The task:
Of all the entries below, only the lines from the one with "template: '%date | %title%note'" up to and including the one with "default. You can" are to be duplicated exactly.

(Records drawn from a dataset)
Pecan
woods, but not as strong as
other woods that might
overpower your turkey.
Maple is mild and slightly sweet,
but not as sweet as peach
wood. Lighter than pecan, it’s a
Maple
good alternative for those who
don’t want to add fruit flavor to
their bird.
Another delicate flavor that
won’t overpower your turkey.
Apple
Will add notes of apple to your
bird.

* * *

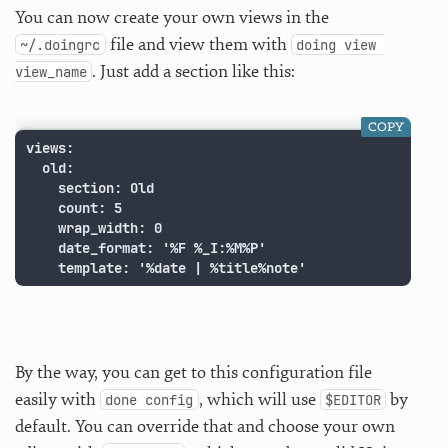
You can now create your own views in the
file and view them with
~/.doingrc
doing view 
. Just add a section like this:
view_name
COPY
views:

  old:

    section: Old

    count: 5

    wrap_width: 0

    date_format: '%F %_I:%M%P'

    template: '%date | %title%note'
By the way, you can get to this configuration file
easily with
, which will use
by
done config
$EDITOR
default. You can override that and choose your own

* * *

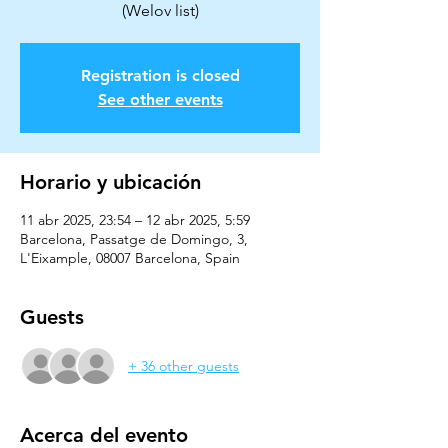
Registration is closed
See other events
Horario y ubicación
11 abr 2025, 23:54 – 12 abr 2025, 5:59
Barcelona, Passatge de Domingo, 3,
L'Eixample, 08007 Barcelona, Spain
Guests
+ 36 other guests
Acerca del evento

Task output:
    template: '%date | %title%note'
By the way, you can get to this configuration file
easily with
, which will use
by
done config
$EDITOR
default. You can override that and choose your own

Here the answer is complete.